╔══
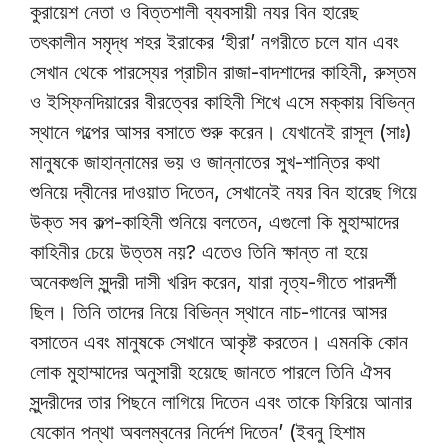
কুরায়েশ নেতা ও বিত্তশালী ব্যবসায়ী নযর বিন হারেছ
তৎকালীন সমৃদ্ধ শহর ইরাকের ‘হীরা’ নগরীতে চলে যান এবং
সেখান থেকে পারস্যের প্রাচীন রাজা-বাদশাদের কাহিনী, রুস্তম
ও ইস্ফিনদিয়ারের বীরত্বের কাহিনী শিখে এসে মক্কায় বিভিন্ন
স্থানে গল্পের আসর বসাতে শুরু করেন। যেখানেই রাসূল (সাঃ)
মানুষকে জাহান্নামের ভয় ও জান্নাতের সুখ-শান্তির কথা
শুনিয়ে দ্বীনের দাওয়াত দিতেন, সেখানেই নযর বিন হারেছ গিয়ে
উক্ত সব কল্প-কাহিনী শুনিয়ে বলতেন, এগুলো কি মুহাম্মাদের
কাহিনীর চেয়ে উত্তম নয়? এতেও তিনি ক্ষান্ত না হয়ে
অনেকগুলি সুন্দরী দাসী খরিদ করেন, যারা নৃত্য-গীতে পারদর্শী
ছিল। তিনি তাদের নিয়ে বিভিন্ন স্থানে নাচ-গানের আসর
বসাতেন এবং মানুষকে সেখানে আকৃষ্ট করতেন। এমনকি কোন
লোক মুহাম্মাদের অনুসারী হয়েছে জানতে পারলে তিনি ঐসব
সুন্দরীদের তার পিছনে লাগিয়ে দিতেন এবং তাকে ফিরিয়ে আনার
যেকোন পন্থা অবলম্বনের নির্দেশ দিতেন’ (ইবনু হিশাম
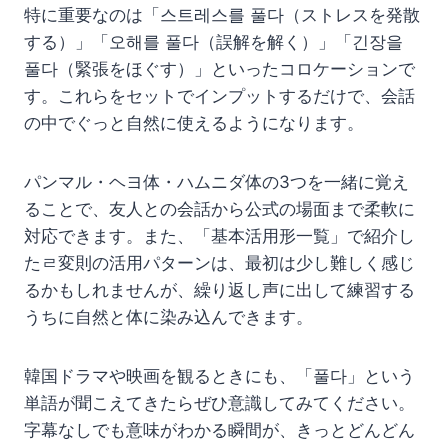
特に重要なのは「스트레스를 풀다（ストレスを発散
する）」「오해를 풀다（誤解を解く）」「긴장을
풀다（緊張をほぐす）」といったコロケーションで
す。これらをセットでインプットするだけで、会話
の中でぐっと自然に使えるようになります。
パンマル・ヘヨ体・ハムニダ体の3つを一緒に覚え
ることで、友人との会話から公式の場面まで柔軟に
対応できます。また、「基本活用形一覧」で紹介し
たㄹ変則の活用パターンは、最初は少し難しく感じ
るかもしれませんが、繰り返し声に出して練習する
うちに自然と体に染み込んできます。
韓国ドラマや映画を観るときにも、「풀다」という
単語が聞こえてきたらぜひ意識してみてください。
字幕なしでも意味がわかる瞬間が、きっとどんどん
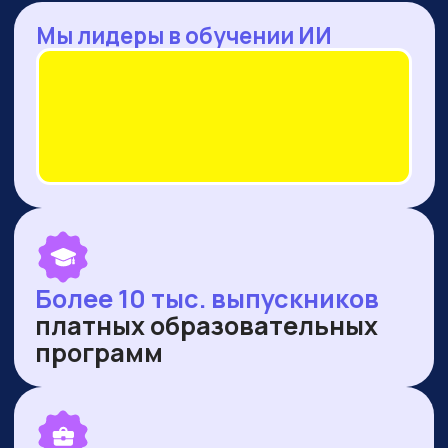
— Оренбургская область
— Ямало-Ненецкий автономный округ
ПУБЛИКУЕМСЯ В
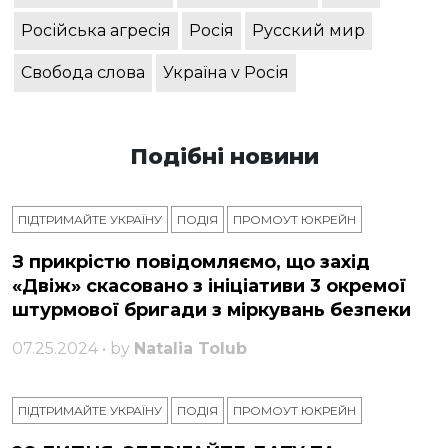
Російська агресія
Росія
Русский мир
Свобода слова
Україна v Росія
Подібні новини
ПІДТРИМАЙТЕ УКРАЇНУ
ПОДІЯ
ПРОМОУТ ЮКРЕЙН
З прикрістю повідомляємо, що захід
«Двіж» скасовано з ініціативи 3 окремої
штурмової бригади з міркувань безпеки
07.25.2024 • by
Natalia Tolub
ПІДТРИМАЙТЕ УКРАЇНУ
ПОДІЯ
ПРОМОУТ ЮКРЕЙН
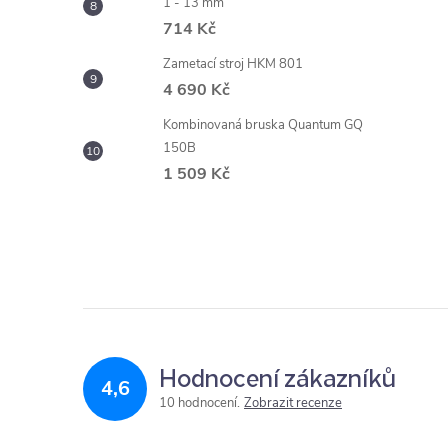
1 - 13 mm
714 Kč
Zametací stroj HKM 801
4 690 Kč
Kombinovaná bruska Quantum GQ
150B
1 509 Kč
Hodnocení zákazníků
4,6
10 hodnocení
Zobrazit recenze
╚══
╔══
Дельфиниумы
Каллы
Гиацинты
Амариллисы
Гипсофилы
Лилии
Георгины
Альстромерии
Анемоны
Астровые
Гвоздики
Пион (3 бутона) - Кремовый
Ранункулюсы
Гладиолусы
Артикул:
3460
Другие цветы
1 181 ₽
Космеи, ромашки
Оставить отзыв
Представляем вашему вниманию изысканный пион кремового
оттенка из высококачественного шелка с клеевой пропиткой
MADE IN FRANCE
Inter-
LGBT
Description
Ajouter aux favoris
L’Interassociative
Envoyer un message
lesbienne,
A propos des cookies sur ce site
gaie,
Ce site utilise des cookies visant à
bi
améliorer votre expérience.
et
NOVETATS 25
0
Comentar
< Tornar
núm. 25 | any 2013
╚══
In the material above, the stretch from the line with "যেকোন পন্থা অবলম্বনের" through the line with "単語が聞こえてきたらぜひ意識してみてください。" is to be given again exactly, minus the pictures.

যেকোন পন্থা অবলম্বনের নির্দেশ দিতেন’ (ইবনু হিশাম
特に重要なのは「스트레스를 풀다（ストレスを発散
する）」「오해를 풀다（誤解を解く）」「긴장을
풀다（緊張をほぐす）」といったコロケーションで
す。これらをセットでインプットするだけで、会話
の中でぐっと自然に使えるようになります。
パンマル・ヘヨ体・ハムニダ体の3つを一緒に覚え
ることで、友人との会話から公式の場面まで柔軟に
対応できます。また、「基本活用形一覧」で紹介し
たㄹ変則の活用パターンは、最初は少し難しく感じ
るかもしれませんが、繰り返し声に出して練習する
うちに自然と体に染み込んできます。
韓国ドラマや映画を観るときにも、「풀다」という
単語が聞こえてきたらぜひ意識してみてください。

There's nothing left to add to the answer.